_Exercise prompt_
The reply should reproduce every line of the data below word for word, minus any images.

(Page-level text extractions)
========
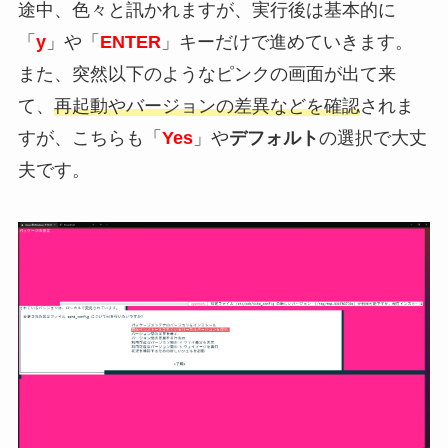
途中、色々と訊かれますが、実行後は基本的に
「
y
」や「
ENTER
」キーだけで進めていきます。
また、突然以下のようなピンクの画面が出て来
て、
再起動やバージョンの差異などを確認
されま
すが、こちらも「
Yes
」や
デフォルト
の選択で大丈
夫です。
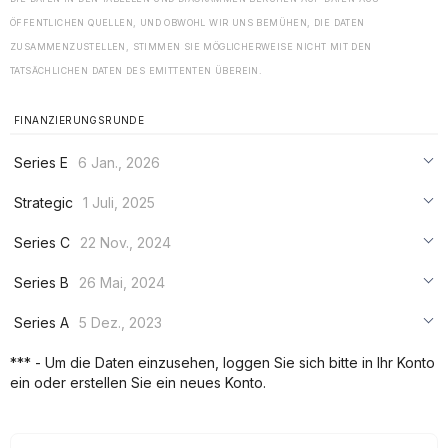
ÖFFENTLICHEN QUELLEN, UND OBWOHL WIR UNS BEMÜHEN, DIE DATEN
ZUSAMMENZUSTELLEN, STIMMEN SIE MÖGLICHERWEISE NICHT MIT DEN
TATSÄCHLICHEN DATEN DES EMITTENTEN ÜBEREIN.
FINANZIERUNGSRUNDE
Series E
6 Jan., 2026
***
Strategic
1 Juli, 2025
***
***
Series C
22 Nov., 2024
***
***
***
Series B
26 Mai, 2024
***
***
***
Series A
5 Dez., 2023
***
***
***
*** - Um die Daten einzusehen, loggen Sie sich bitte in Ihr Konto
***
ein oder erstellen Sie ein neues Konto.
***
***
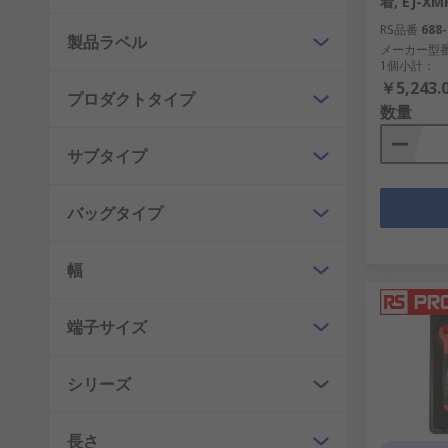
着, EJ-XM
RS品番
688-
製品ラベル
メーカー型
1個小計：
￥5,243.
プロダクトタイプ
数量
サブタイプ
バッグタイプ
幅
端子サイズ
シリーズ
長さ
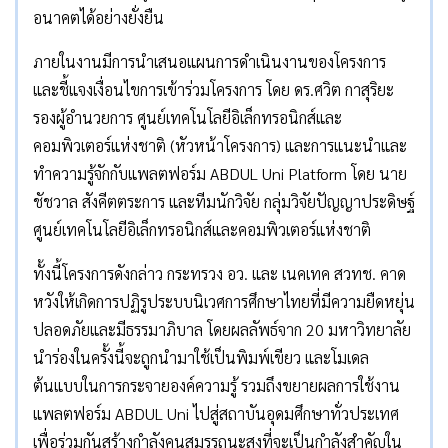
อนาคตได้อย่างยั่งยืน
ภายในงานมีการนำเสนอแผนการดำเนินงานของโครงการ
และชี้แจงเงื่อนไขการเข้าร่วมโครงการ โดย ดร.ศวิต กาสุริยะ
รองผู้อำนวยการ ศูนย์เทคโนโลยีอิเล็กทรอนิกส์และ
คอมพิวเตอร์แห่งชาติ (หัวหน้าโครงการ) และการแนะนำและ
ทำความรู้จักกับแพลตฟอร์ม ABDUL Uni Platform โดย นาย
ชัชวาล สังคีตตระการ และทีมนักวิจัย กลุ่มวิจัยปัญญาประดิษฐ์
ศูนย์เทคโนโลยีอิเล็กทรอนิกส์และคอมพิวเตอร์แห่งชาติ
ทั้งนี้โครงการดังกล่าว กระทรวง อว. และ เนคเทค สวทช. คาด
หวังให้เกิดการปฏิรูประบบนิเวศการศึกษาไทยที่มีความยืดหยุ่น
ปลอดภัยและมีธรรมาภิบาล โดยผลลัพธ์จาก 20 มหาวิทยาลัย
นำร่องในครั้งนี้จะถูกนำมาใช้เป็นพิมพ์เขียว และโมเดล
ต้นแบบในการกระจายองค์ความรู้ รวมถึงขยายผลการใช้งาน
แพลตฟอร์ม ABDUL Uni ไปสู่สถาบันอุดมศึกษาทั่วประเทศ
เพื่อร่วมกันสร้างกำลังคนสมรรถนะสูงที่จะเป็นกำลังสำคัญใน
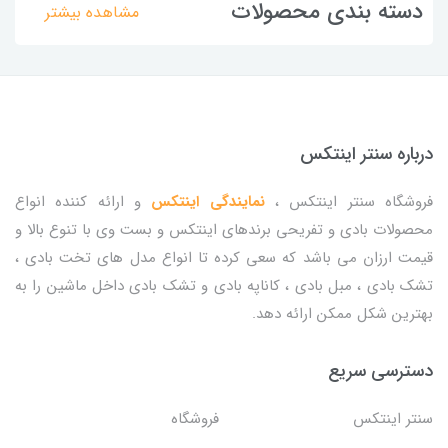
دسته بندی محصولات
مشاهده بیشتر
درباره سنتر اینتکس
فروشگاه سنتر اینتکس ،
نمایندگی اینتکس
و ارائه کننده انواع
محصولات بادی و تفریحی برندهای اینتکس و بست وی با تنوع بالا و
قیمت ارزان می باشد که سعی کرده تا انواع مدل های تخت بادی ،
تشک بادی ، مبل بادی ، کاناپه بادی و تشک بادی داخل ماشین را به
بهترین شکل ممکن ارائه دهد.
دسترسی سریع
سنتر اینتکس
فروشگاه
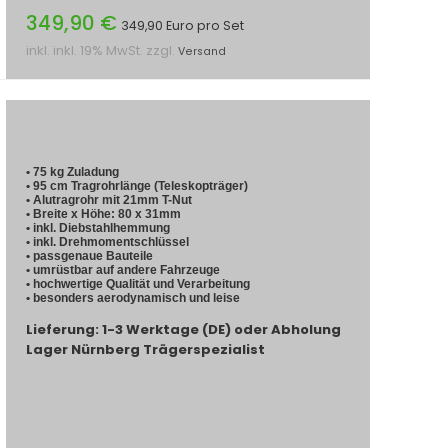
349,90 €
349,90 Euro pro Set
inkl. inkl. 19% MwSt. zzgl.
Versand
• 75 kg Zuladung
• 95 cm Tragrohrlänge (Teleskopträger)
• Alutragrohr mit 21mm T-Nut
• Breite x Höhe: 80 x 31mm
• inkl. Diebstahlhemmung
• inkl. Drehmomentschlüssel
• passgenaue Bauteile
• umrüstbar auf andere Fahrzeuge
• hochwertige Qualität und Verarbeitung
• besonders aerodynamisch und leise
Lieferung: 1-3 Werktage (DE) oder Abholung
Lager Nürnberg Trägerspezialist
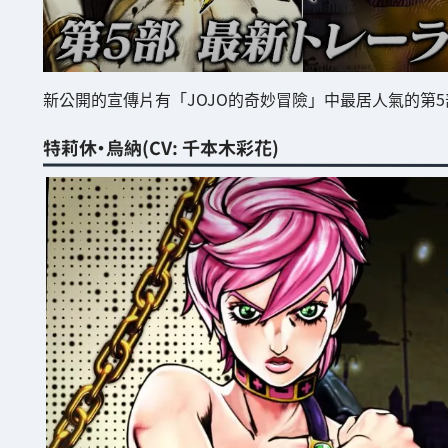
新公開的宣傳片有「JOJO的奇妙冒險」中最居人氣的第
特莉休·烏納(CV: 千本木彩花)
========
_Task output_
途中、色々と訊かれますが、実行後は基本的に
「
y
」や「
ENTER
」キーだけで進めていきます。
また、突然以下のようなピンクの画面が出て来
て、
再起動やバージョンの差異などを確認
されま
すが、こちらも「
Yes
」や
デフォルト
の選択で大丈
夫です。
ÖFFENTLICHEN QUELLEN, UND OBWOHL WIR UNS BEMÜHEN, DIE DATEN
ZUSAMMENZUSTELLEN, STIMMEN SIE MÖGLICHERWEISE NICHT MIT DEN
TATSÄCHLICHEN DATEN DES EMITTENTEN ÜBEREIN.
FINANZIERUNGSRUNDE
Series E
6 Jan., 2026
***
Strategic
1 Juli, 2025
***
***
Series C
22 Nov., 2024
***
***
***
Series B
26 Mai, 2024
***
***
***
Series A
5 Dez., 2023
***
***
***
*** - Um die Daten einzusehen, loggen Sie sich bitte in Ihr Konto
***
ein oder erstellen Sie ein neues Konto.
***
***
着, EJ-XM
RS品番
688-
製品ラベル
メーカー型
1個小計：
￥5,243.
プロダクトタイプ
数量
サブタイプ
バッグタイプ
幅
端子サイズ
シリーズ
長さ
อนาคตได้อย่างยั่งยืน
ภายในงานมีการนำเสนอแผนการดำเนินงานของโครงการ
และชี้แจงเงื่อนไขการเข้าร่วมโครงการ โดย ดร.ศวิต กาสุริยะ
รองผู้อำนวยการ ศูนย์เทคโนโลยีอิเล็กทรอนิกส์และ
คอมพิวเตอร์แห่งชาติ (หัวหน้าโครงการ) และการแนะนำและ
ทำความรู้จักกับแพลตฟอร์ม ABDUL Uni Platform โดย นาย
ชัชวาล สังคีตตระการ และทีมนักวิจัย กลุ่มวิจัยปัญญาประดิษฐ์
ศูนย์เทคโนโลยีอิเล็กทรอนิกส์และคอมพิวเตอร์แห่งชาติ
ทั้งนี้โครงการดังกล่าว กระทรวง อว. และ เนคเทค สวทช. คาด
หวังให้เกิดการปฏิรูประบบนิเวศการศึกษาไทยที่มีความยืดหยุ่น
ปลอดภัยและมีธรรมาภิบาล โดยผลลัพธ์จาก 20 มหาวิทยาลัย
นำร่องในครั้งนี้จะถูกนำมาใช้เป็นพิมพ์เขียว และโมเดล
ต้นแบบในการกระจายองค์ความรู้ รวมถึงขยายผลการใช้งาน
แพลตฟอร์ม ABDUL Uni ไปสู่สถาบันอุดมศึกษาทั่วประเทศ
เพื่อร่วมกันสร้างกำลังคนสมรรถนะสูงที่จะเป็นกำลังสำคัญใน
دسته بندی محصولات
مشاهده بیشتر
درباره سنتر اینتکس
فروشگاه سنتر اینتکس ،
نمایندگی اینتکس
و ارائه کننده انواع
محصولات بادی و تفریحی برندهای اینتکس و بست وی با تنوع بالا و
قیمت ارزان می باشد که سعی کرده تا انواع مدل های تخت بادی ،
تشک بادی ، مبل بادی ، کاناپه بادی و تشک بادی داخل ماشین را به
بهترین شکل ممکن ارائه دهد.
دسترسی سریع
سنتر اینتکس
فروشگاه
349,90 €
349,90 Euro pro Set
inkl. inkl. 19% MwSt. zzgl.
Versand
• 75 kg Zuladung
• 95 cm Tragrohrlänge (Teleskopträger)
• Alutragrohr mit 21mm T-Nut
• Breite x Höhe: 80 x 31mm
• inkl. Diebstahlhemmung
• inkl. Drehmomentschlüssel
• passgenaue Bauteile
• umrüstbar auf andere Fahrzeuge
• hochwertige Qualität und Verarbeitung
• besonders aerodynamisch und leise
Lieferung: 1-3 Werktage (DE) oder Abholung
Lager Nürnberg Trägerspezialist
新公開的宣傳片有「JOJO的奇妙冒險」中最居人氣的第
特莉休·烏納(CV: 千本木彩花)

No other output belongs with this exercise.